■ Your assignment ■
Go line by line through the entries and show those that hold the string "Smart".

BEGIN

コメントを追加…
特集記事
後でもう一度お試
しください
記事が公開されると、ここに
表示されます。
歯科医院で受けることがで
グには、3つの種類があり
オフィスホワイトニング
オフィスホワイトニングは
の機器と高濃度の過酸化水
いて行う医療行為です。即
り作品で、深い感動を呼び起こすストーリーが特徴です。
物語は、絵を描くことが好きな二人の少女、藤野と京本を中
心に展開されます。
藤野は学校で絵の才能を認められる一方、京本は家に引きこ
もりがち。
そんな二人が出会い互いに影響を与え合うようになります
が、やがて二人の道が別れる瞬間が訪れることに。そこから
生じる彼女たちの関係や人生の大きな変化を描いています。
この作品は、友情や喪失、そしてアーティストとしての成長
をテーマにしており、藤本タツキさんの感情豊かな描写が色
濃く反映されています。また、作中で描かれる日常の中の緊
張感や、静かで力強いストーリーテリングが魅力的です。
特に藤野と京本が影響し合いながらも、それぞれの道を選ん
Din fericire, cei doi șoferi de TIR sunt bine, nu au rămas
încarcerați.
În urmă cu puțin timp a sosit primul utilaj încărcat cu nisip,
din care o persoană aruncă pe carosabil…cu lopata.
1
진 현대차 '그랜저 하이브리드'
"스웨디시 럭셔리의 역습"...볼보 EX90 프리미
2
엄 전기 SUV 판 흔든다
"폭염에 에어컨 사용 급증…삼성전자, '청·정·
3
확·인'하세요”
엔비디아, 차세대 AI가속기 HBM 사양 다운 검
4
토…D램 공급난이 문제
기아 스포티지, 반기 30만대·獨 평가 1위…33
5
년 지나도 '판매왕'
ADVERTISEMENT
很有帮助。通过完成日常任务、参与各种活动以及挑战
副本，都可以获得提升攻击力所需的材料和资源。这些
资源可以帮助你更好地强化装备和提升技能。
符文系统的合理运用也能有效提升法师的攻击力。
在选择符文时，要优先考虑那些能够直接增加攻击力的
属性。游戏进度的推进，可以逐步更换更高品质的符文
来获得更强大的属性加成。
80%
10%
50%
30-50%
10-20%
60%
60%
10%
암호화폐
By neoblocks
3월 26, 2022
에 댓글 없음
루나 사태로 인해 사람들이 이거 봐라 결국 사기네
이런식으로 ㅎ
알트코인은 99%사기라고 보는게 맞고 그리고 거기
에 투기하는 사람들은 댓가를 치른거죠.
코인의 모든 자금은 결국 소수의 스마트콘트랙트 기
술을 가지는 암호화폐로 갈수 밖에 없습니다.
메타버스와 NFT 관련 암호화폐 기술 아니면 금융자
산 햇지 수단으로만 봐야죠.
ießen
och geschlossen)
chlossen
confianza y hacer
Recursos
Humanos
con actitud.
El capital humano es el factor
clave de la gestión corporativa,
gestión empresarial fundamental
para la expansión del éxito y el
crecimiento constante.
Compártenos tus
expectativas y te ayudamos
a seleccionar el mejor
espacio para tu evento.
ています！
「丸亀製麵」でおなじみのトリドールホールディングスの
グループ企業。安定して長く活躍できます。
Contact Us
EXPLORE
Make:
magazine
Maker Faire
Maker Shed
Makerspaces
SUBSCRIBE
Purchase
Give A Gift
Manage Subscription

END
BEGIN

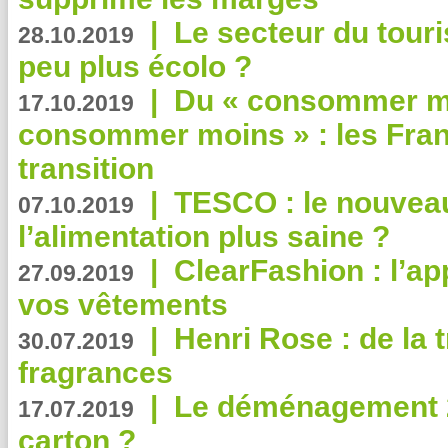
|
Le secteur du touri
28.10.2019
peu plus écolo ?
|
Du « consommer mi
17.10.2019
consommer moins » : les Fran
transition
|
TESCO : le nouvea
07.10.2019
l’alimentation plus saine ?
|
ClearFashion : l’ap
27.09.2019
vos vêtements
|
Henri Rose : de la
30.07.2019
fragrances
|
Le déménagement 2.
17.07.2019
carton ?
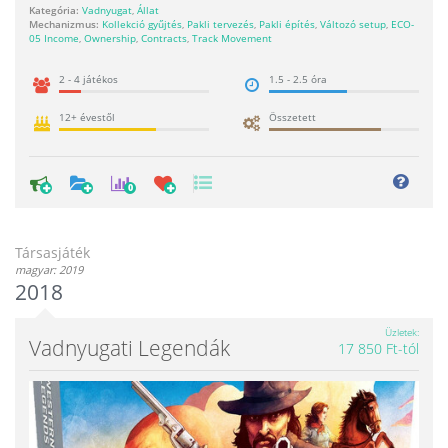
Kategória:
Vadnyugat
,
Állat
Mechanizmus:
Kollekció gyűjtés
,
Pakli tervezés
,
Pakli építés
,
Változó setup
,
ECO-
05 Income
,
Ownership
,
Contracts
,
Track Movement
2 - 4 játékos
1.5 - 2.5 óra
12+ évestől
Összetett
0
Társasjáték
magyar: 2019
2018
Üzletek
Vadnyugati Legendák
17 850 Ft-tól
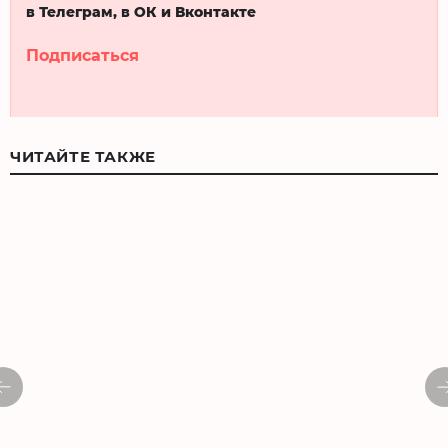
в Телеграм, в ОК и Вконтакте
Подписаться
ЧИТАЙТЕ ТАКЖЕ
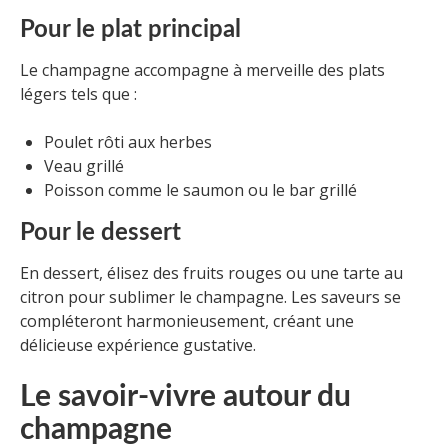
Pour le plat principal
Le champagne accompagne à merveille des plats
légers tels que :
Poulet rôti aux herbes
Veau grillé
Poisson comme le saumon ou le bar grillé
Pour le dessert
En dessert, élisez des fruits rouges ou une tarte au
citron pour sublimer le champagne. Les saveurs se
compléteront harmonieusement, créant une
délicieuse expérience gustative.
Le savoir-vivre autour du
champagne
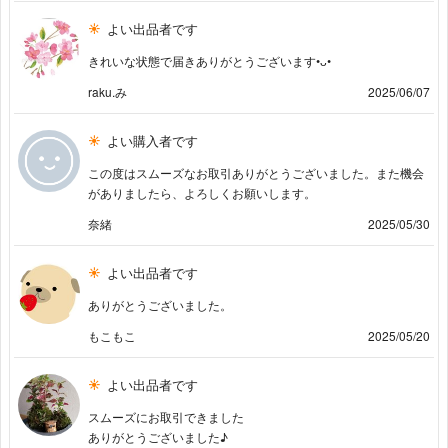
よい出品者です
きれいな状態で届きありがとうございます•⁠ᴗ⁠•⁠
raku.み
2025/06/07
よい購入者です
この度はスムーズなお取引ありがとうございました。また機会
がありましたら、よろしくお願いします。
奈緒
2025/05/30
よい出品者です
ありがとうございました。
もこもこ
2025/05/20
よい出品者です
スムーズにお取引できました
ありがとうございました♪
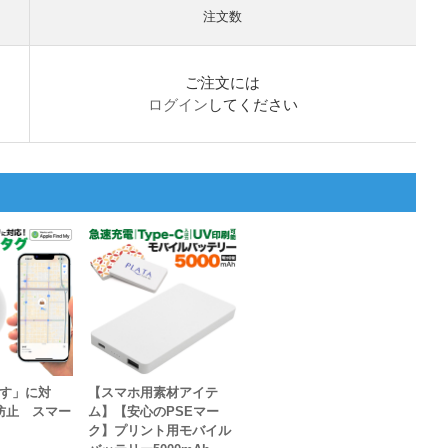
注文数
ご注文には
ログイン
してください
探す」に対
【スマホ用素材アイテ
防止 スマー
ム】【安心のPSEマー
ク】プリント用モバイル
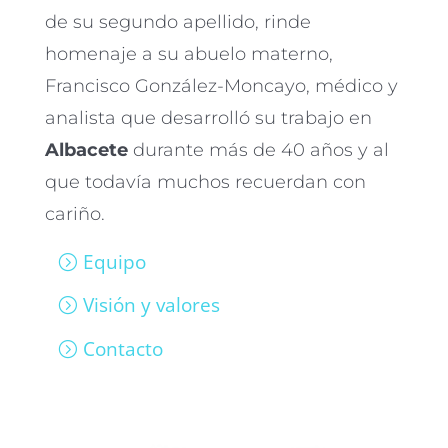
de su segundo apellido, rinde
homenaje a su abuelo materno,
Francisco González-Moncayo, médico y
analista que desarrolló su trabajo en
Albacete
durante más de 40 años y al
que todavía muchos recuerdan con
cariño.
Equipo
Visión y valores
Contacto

END
BEGIN

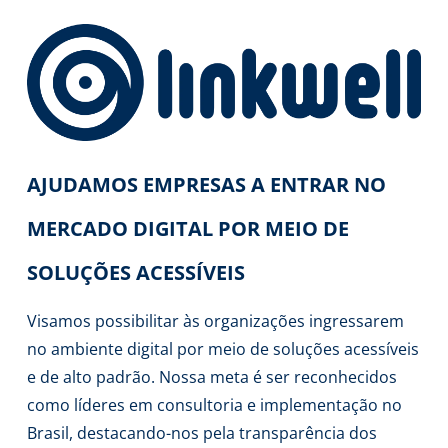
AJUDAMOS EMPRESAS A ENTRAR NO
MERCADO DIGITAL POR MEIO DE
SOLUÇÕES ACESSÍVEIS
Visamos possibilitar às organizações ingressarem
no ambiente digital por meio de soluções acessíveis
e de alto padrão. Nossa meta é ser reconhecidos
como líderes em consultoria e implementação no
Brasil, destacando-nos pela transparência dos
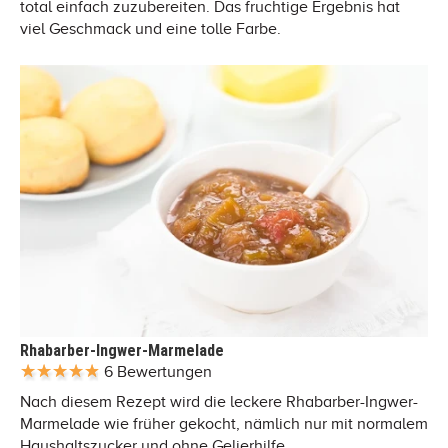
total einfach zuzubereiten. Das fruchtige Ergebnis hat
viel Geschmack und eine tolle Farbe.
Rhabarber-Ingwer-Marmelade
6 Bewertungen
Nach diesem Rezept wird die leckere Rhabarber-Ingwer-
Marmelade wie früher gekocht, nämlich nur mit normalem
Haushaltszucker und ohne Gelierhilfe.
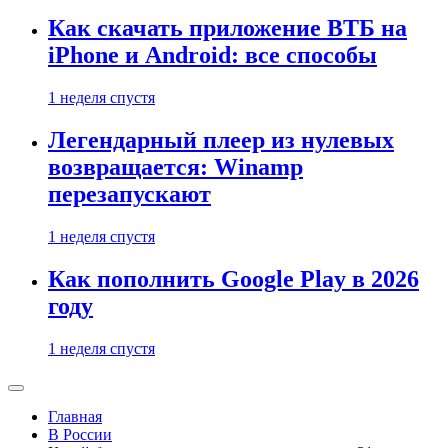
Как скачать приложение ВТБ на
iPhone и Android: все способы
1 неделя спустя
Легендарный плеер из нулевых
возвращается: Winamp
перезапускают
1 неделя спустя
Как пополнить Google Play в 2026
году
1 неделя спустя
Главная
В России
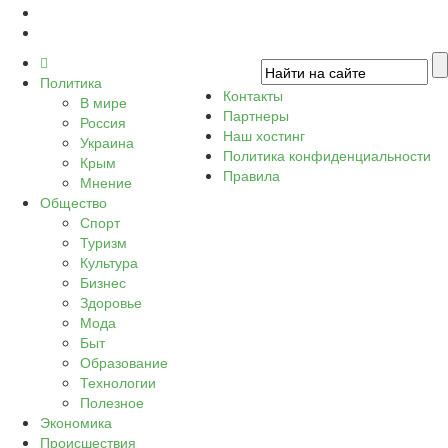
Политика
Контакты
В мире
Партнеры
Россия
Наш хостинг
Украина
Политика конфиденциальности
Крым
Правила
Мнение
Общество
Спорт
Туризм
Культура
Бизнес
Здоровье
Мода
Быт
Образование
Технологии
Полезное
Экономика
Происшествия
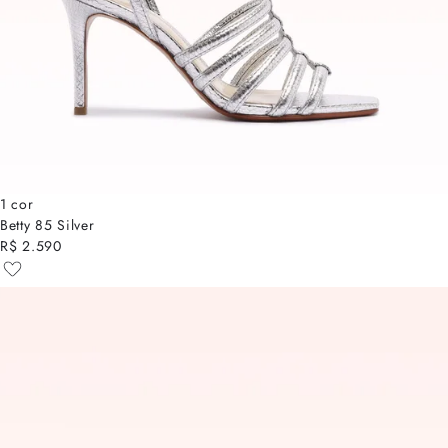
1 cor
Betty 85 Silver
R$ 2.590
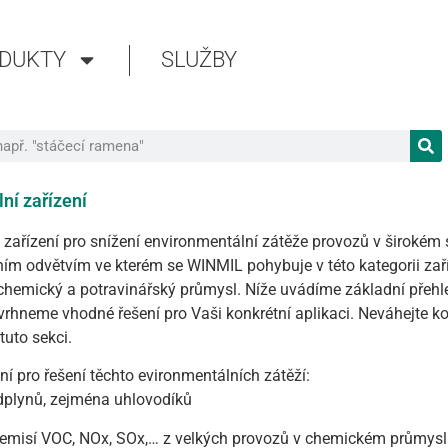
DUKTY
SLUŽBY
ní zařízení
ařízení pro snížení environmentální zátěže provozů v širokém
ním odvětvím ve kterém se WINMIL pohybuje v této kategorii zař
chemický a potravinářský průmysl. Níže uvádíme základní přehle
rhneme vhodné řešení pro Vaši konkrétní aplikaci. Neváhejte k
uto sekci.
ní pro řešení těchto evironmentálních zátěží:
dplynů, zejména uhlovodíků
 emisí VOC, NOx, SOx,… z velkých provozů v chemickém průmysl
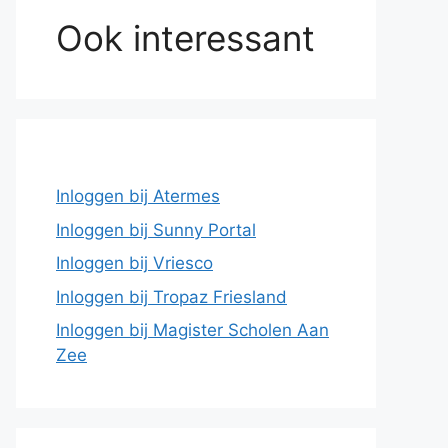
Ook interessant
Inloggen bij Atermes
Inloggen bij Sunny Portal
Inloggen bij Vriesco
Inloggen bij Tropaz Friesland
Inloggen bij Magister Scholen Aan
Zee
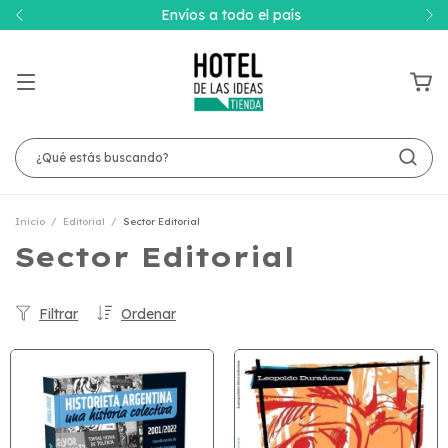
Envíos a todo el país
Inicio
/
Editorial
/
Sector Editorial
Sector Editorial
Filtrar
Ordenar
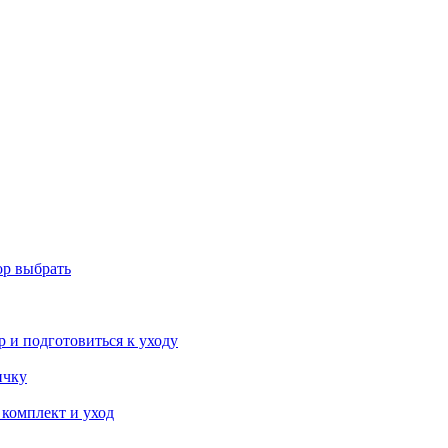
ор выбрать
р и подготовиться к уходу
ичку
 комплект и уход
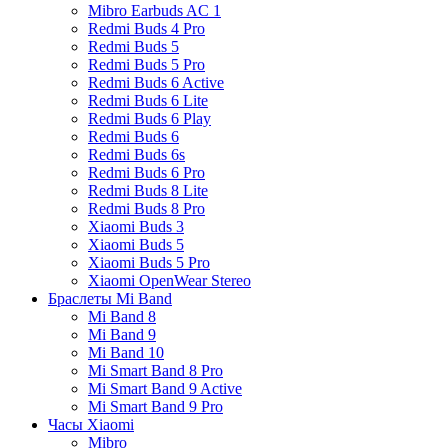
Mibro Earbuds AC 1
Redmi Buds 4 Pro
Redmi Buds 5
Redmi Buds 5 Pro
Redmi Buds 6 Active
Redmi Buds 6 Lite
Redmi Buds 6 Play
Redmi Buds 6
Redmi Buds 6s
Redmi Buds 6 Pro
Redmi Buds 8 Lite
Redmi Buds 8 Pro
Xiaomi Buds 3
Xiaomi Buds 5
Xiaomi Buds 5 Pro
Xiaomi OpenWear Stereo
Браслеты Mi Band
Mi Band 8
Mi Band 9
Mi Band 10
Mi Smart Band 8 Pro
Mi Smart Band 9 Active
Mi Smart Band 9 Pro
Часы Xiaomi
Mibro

END

■ Final answer ■
Mi Smart Band 8 Pro
Mi Smart Band 9 Active
Mi Smart Band 9 Pro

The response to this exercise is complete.